> _Work instruction_: The answer should reproduce every entry exactly and contain no images.

#### Input for this task

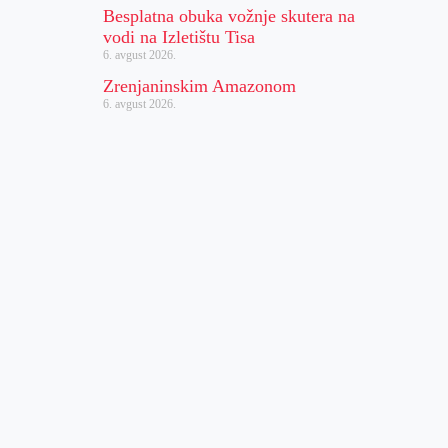
Besplatna obuka vožnje skutera na
vodi na Izletištu Tisa
6. avgust 2026.
Zrenjaninskim Amazonom
6. avgust 2026.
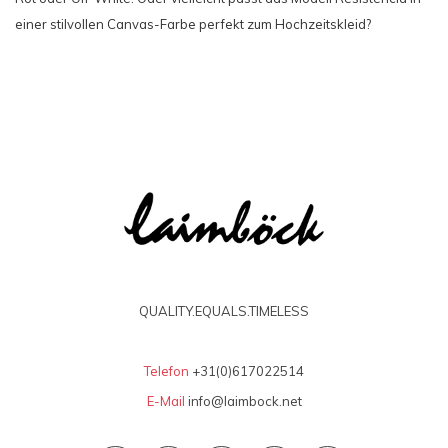
einer stilvollen Canvas-Farbe perfekt zum Hochzeitskleid?
QUALITY.EQUALS.TIMELESS
Telefon
+31(0)617022514
E-Mail
info@laimbock.net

########

> _Final answer_:
Besplatna obuka vožnje skutera na
vodi na Izletištu Tisa
6. avgust 2026.
Zrenjaninskim Amazonom
6. avgust 2026.
einer stilvollen Canvas-Farbe perfekt zum Hochzeitskleid?
QUALITY.EQUALS.TIMELESS
Telefon
+31(0)617022514
E-Mail
info@laimbock.net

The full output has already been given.